Details: Poor misunderstood var
The JavaScript parser does Variable Hoisting when parsing your code. This means that any variable declaration will be moved to the top of the current scope, thus in your case, this code will get executed:
var x = 3;
(function (){
var x;
console.log('before', x);
x = 7;
console.log('after', x);
return ;
})();
So your local variable x gets declared at first with an initial value of undefined.
This should explain, why you get an "beforeundefined" for the first console.log().
The scope of a variable is much simpler than in other languages. It doesn't start at declaration but is either :
the function in which you have the declaration
the global scope if the declaration isn't in a function
MDN :
The scope of a variable declared with var is the enclosing function
or, for variables declared outside a function, the global scope (which
is bound to the global object).
You can imagine that all variable declarations are moved to the start of the scope (the function). So this is exactly like
var x = 3;
(function (){
var x;
console.log('before', x); // now undefined
x = 7;
console.log('after', x); // now 7
return ;
})();
Be careful to understand what is the exact scope (the function, not the block) :
var x = 3;
(function (){
console.log('before', x); // this is undefined !
if (true) {
var x = 7;
}
return ;
})();
For this snippet, I'm not surprised global variable 'a' evaluates to be 5.
http://jsfiddle.net/MeiJsVa23/gZSxY/ :
var a = 10;
function func(){
a = 5;
}
func(); // expect global variable 'a' to be modified to 5;
alert(a); // and this prints out 5 as expected. No surprise here.

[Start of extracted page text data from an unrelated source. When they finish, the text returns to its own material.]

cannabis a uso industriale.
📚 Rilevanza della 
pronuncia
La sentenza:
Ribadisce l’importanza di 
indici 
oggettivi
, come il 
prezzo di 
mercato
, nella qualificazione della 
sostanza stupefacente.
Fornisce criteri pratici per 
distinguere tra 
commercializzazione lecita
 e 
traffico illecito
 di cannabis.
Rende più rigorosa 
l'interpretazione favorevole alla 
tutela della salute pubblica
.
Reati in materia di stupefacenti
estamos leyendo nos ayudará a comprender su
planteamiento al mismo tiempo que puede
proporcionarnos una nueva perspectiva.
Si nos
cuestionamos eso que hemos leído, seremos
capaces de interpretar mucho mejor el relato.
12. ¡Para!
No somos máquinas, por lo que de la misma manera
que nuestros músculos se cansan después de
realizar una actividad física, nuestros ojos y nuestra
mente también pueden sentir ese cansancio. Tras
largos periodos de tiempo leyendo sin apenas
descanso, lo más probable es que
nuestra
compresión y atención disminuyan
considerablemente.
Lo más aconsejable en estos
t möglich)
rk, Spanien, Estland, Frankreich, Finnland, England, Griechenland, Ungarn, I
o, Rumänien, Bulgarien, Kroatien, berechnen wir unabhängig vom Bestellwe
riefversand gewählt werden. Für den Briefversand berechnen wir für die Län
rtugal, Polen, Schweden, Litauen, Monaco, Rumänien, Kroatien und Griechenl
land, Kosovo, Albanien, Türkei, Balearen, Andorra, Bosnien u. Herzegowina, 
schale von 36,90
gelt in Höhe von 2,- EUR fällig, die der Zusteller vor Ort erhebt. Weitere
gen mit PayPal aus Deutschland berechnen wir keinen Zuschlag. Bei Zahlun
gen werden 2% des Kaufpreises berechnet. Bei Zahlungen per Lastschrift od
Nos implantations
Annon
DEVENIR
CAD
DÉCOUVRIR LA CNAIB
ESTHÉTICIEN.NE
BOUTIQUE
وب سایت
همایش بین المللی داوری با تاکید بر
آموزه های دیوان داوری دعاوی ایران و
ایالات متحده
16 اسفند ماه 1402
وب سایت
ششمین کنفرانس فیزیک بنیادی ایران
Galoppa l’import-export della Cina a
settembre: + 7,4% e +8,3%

But how come for this code snippet, global variable 'a' evaluates to be 10 and not 5? It's as if the a = 5 never happened.
http://jsfiddle.net/MeiJsVa23/2WZ7w/ :
var a = 10;
function func(){
a = 5;
var a = 23;
}
func(); // expect global variable 'a' to be modified to 5;
alert(a); // but this prints out 10!! why?

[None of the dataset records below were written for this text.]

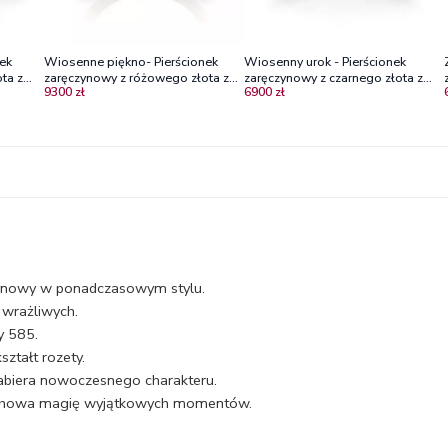
ek
Wiosenne piękno- Pierścionek
Wiosenny urok - Pierścionek
ta z
zaręczynowy z różowego złota z
zaręczynowy z czarnego złota z
9300 zł
6900 zł
czarnymi brylantami
czarnym diamentem i brylantami
zynowy w ponadczasowym stylu.
 wrażliwych.
y 585.
ztałt rozety.
nabiera nowoczesnego charakteru.
zachowa magię wyjątkowych momentów.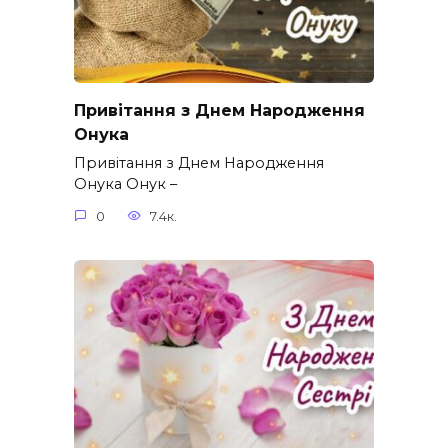
Привітання з Днем Народження
Онука
Привітання з Днем Народження
Онука Онук –
0
7.4к.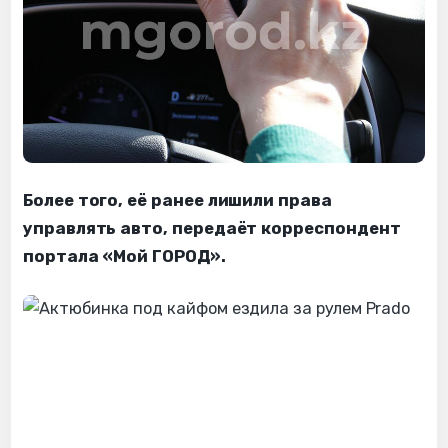
Более того, её ранее лишили права
управлять авто, передаёт корреспондент
портала «Мой ГОРОД».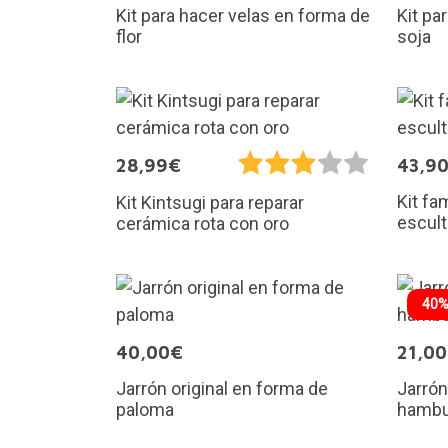
Kit para hacer velas en forma de
Kit pa
flor
soja
28,99€
43,9
Kit fa
Kit Kintsugi para reparar
escul
cerámica rota con oro
40%
40,00€
21,0
Jarrón original en forma de
Jarrón
paloma
hambu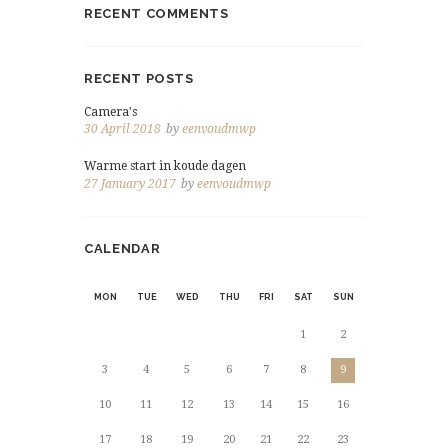
RECENT COMMENTS
RECENT POSTS
Camera's
30 April 2018
by
eenvoudmwp
Warme start in koude dagen
27 January 2017
by
eenvoudmwp
CALENDAR
MON
TUE
WED
THU
FRI
SAT
SUN
1
2
3
4
5
6
7
8
9
10
11
12
13
14
15
16
17
18
19
20
21
22
23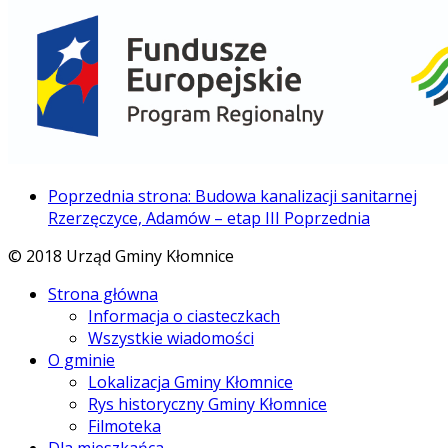
Poprzednia strona: Budowa kanalizacji sanitarnej
Rzerzęczyce, Adamów – etap III
Poprzednia
© 2018 Urząd Gminy Kłomnice
Strona główna
Informacja o ciasteczkach
Wszystkie wiadomości
O gminie
Lokalizacja Gminy Kłomnice
Rys historyczny Gminy Kłomnice
Filmoteka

This is due to variable hoisting: anything defined with the var keyword gets 'hoisted' to the top of the current scope, creating a local variable a. See: http://www.adequatelygood.com/2010/2/JavaScript-Scoping-and-Hoisting
So, there are two things are going here: hoisting and shadowing.
Because the first one, variable declarations are "hoisted" to the top, so your code is equivalent to:
var a = 10;
function func(){
var a;
a = 5;
a = 23;
}
And because the second one, you're "shadowed" the global variable a with a local ones, so the changes are not reflected to the global a.
This is called "variable hoisting". var declarations (and function() declarations) are moved to the top of their scope.
This has to do with hoisting.
In the function, a local variable with the same name is declared. Even though it happens after your modification, it is deemed to have been declared before it - this is called hoisting.
Local variables hoist for declaration but not value. So:
function someFunc() {
alert(localVar); //undefined
var localVar = 5;
}
Functions, if declared with function name() {... syntax, hoist for both declaration and value.
function someFunc() {
alert(someInnerFunc()); //5
function someInnerFunc() { return 5; }
}
var a = 10; //a is 10
function func(){
a = 5; //a is 5
var a = 23; // a is now in local scope (via hoisting) and is 23
}
func();
alert(a); // prints global a = 10
Presumably, the statement var a = 23 creates a local variable for the whole scope. So the global a is shadowed for the entirety of func(), not just for the lines below the statement. So in your second snippet, a = 5 is assigning to the local variable declared below.